◆ **Assigned task**: What follows is a set of entries. Give them again exactly, without the pictures.

◆ **Information provided**:
------------------------------

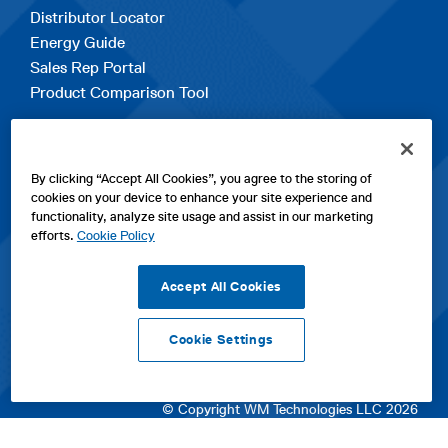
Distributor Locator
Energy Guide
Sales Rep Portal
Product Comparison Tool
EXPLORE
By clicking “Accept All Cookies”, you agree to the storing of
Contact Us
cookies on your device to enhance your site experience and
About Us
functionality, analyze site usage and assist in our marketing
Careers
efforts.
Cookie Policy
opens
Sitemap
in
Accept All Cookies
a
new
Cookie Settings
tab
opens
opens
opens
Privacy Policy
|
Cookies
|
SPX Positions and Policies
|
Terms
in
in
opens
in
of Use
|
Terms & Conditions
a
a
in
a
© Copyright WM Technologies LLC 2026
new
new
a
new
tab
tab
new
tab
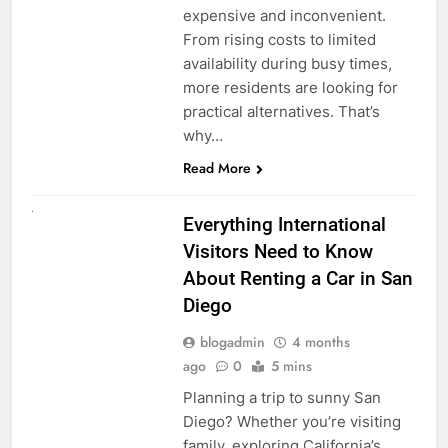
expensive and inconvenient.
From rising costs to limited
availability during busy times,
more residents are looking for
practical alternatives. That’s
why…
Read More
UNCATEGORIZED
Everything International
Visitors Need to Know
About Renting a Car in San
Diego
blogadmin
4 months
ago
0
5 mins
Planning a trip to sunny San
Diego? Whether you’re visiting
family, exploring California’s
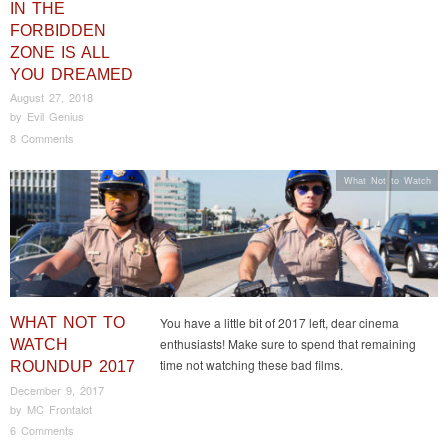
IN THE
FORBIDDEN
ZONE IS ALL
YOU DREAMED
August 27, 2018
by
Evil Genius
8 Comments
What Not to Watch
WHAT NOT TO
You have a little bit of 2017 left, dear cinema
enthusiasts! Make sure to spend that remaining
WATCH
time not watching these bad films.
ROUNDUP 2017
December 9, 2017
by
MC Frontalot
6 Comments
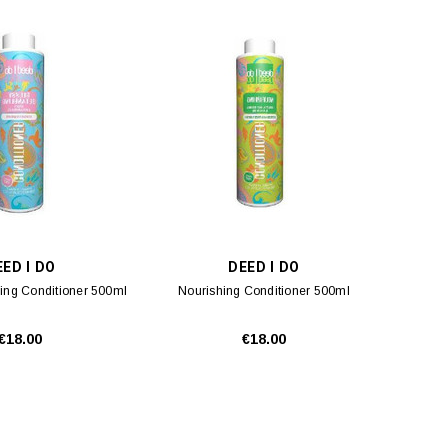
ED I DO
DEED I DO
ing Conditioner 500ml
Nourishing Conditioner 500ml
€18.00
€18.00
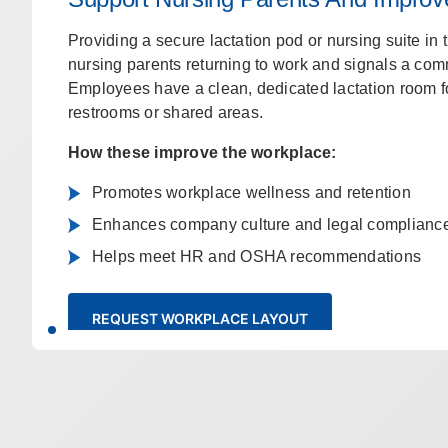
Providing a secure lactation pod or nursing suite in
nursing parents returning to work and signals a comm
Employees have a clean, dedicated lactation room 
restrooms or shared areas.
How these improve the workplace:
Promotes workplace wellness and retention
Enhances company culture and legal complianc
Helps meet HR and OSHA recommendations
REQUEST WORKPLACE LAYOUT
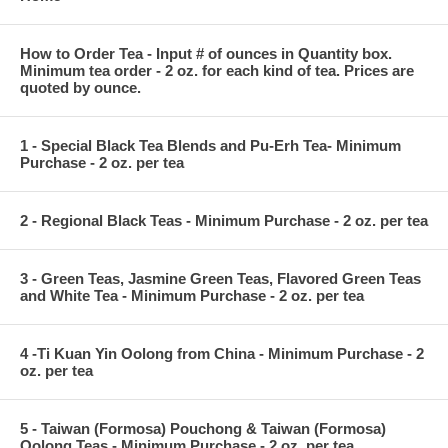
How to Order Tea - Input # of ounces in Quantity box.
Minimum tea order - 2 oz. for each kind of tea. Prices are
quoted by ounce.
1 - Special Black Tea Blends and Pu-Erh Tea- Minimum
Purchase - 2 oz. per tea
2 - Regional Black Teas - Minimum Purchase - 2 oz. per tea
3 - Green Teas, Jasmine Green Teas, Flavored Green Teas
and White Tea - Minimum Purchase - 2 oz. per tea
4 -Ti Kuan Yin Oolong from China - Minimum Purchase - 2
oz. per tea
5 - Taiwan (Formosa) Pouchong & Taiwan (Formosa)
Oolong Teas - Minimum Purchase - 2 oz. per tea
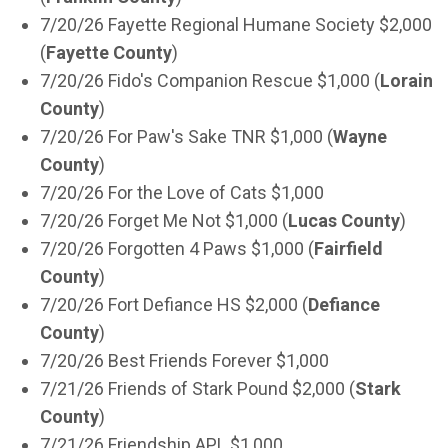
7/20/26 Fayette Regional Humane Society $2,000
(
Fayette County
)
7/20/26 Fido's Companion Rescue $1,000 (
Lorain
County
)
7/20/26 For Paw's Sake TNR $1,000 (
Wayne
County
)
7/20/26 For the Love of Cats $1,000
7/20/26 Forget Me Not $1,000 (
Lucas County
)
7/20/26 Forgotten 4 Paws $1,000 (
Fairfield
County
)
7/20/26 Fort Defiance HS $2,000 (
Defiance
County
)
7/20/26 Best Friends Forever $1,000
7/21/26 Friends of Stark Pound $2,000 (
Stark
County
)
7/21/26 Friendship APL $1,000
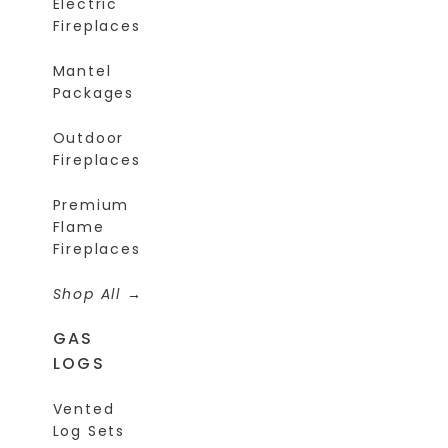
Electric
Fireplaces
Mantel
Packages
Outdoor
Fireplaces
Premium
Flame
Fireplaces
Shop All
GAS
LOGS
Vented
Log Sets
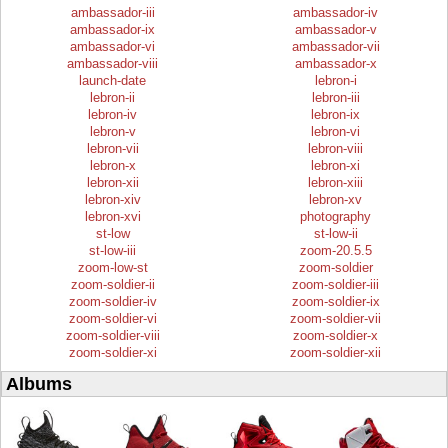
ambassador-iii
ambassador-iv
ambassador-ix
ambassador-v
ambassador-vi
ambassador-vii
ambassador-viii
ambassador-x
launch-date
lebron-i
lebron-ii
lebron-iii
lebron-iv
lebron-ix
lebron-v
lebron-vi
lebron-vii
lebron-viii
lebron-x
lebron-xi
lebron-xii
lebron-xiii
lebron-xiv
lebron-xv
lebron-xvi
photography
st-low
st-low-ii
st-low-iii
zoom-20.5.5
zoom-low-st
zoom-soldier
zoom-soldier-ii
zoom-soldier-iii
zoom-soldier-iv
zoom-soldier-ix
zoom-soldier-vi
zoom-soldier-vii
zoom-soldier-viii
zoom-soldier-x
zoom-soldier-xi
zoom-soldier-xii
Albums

------------------------------

◆ **Answer to this task**:
Distributor Locator
Energy Guide
Sales Rep Portal
Product Comparison Tool
EXPLORE
By clicking “Accept All Cookies”, you agree to the storing of
Contact Us
cookies on your device to enhance your site experience and
About Us
functionality, analyze site usage and assist in our marketing
Careers
efforts.
Cookie Policy
opens
Sitemap
in
Accept All Cookies
a
new
Cookie Settings
tab
opens
opens
opens
Privacy Policy
|
Cookies
|
SPX Positions and Policies
|
Terms
in
in
opens
in
of Use
|
Terms & Conditions
a
a
in
a
© Copyright WM Technologies LLC 2026
new
new
a
new
tab
tab
new
tab
expensive and inconvenient.
From rising costs to limited
availability during busy times,
more residents are looking for
practical alternatives. That’s
why…
Read More
UNCATEGORIZED
Everything International
Visitors Need to Know
About Renting a Car in San
Diego
blogadmin
4 months
ago
0
5 mins
Planning a trip to sunny San
Diego? Whether you’re visiting
family, exploring California’s
IN THE
FORBIDDEN
ZONE IS ALL
YOU DREAMED
August 27, 2018
by
Evil Genius
8 Comments
What Not to Watch
WHAT NOT TO
You have a little bit of 2017 left, dear cinema
enthusiasts! Make sure to spend that remaining
WATCH
time not watching these bad films.
ROUNDUP 2017
December 9, 2017
by
MC Frontalot
6 Comments
ED I DO
DEED I DO
ing Conditioner 500ml
Nourishing Conditioner 500ml
€18.00
€18.00
Providing a secure lactation pod or nursing suite in
nursing parents returning to work and signals a comm
Employees have a clean, dedicated lactation room 
restrooms or shared areas.
How these improve the workplace:
Promotes workplace wellness and retention
Enhances company culture and legal complianc
Helps meet HR and OSHA recommendations
REQUEST WORKPLACE LAYOUT
How to Order Tea - Input # of ounces in Quantity box.
Minimum tea order - 2 oz. for each kind of tea. Prices are
quoted by ounce.
1 - Special Black Tea Blends and Pu-Erh Tea- Minimum
Purchase - 2 oz. per tea
2 - Regional Black Teas - Minimum Purchase - 2 oz. per tea
3 - Green Teas, Jasmine Green Teas, Flavored Green Teas
and White Tea - Minimum Purchase - 2 oz. per tea
4 -Ti Kuan Yin Oolong from China - Minimum Purchase - 2
oz. per tea
5 - Taiwan (Formosa) Pouchong & Taiwan (Formosa)
Oolong Teas - Minimum Purchase - 2 oz. per tea
7/20/26 Fayette Regional Humane Society $2,000
(
Fayette County
)
7/20/26 Fido's Companion Rescue $1,000 (
Lorain
County
)
7/20/26 For Paw's Sake TNR $1,000 (
Wayne
County
)
7/20/26 For the Love of Cats $1,000
7/20/26 Forget Me Not $1,000 (
Lucas County
)
7/20/26 Forgotten 4 Paws $1,000 (
Fairfield
County
)
7/20/26 Fort Defiance HS $2,000 (
Defiance
County
)
7/20/26 Best Friends Forever $1,000
7/21/26 Friends of Stark Pound $2,000 (
Stark
County
)
7/21/26 Friendship APL $1,000
Electric
Fireplaces
Mantel
Packages
Outdoor
Fireplaces
Premium
Flame
Fireplaces
Shop All
GAS
LOGS
Vented
Log Sets
ambassador-iii
ambassador-iv
ambassador-ix
ambassador-v
ambassador-vi
ambassador-vii
ambassador-viii
ambassador-x
launch-date
lebron-i
lebron-ii
lebron-iii
lebron-iv
lebron-ix
lebron-v
lebron-vi
lebron-vii
lebron-viii
lebron-x
lebron-xi
lebron-xii
lebron-xiii
lebron-xiv
lebron-xv
lebron-xvi
photography
st-low
st-low-ii
st-low-iii
zoom-20.5.5
zoom-low-st
zoom-soldier
zoom-soldier-ii
zoom-soldier-iii
zoom-soldier-iv
zoom-soldier-ix
zoom-soldier-vi
zoom-soldier-vii
zoom-soldier-viii
zoom-soldier-x
zoom-soldier-xi
zoom-soldier-xii
Albums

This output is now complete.